Collection entries -

════════

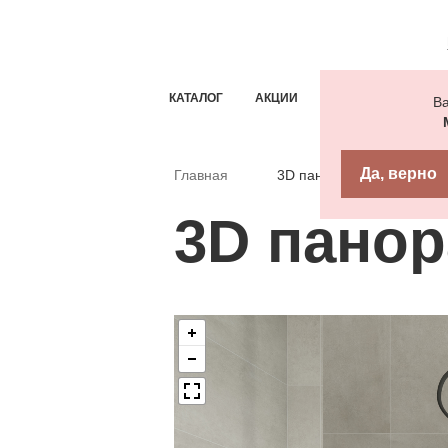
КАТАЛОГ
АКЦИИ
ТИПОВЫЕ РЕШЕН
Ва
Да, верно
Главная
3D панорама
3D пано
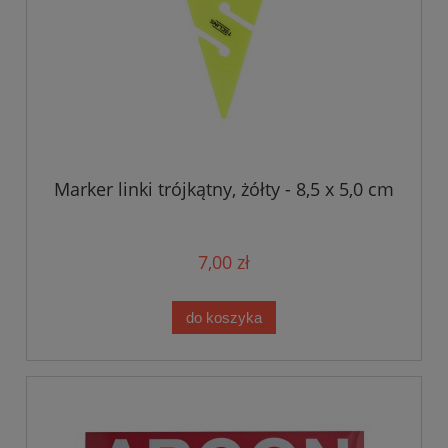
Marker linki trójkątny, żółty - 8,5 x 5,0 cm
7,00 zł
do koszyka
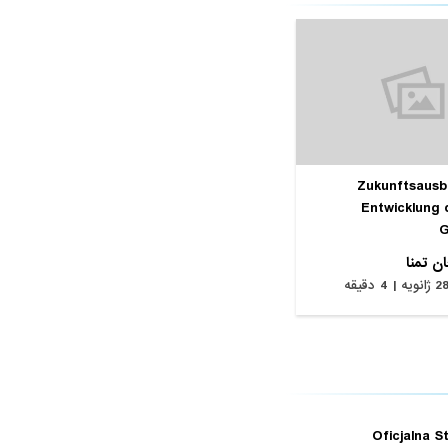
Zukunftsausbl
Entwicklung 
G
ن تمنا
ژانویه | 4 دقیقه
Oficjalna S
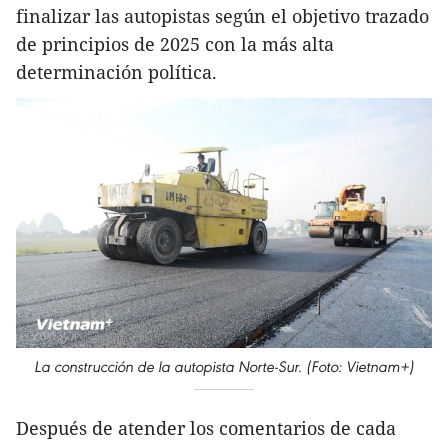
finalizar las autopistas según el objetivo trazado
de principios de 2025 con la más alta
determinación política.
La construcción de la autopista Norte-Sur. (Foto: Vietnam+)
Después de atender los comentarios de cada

════════

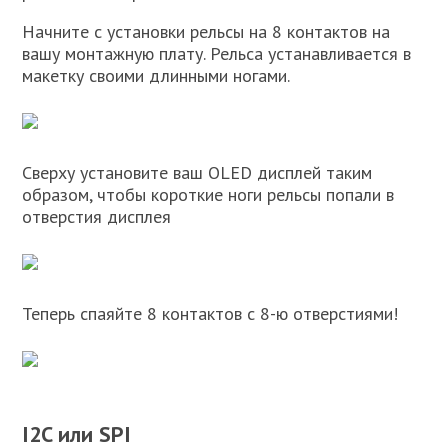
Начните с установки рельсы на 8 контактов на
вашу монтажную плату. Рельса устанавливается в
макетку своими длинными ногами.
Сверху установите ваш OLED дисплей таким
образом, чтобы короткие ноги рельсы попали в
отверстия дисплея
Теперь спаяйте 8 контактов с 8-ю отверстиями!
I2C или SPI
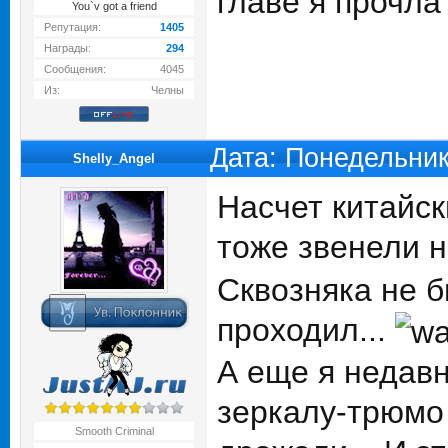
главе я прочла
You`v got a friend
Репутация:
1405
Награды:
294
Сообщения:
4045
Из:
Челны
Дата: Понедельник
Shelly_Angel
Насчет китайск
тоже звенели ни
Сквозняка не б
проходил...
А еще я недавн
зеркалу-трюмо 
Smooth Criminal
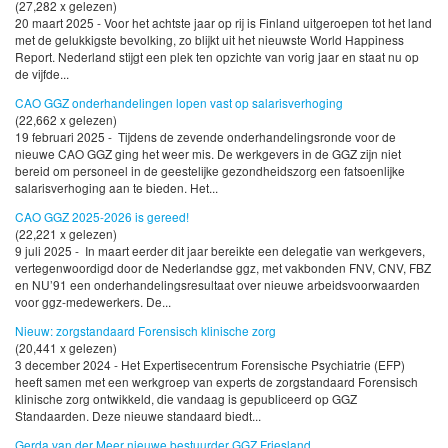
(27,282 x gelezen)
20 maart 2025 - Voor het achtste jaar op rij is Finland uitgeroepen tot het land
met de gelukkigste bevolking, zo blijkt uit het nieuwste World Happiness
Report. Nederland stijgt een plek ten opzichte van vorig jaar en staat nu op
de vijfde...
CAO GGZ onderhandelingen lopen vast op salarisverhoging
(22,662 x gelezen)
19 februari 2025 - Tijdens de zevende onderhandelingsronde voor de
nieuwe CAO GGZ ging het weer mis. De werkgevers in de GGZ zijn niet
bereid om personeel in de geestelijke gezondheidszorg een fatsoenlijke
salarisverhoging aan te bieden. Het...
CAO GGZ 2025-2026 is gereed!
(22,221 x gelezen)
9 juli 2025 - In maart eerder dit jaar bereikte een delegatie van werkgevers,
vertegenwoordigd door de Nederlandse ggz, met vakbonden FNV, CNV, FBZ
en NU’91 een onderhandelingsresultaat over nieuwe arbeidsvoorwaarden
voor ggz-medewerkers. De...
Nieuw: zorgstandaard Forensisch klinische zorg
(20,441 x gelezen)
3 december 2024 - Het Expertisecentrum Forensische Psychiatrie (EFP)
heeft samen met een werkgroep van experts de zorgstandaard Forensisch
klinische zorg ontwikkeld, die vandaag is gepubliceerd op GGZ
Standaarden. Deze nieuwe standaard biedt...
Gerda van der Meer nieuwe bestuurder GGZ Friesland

════════

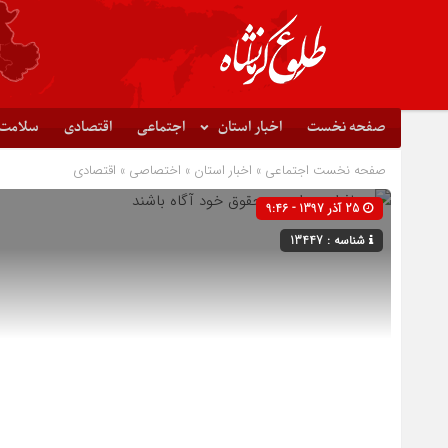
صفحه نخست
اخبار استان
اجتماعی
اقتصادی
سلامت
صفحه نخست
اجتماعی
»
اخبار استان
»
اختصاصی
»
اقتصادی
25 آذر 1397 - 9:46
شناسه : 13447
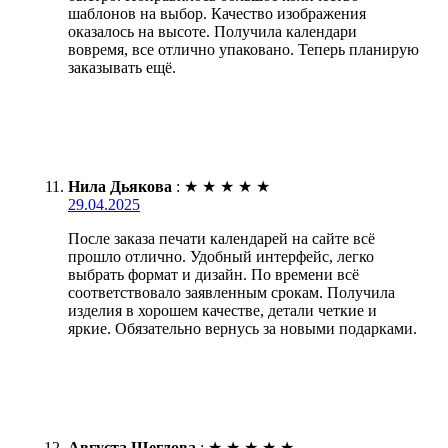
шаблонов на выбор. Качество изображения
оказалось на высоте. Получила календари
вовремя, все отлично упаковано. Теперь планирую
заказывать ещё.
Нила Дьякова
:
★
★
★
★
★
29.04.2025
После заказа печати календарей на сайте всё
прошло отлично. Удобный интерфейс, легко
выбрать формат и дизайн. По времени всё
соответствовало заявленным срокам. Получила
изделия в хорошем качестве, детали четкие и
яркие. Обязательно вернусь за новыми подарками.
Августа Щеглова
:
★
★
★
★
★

════════

Activity - Total lines with "Получила" in the records above: report that figure alone.

Your solution - 2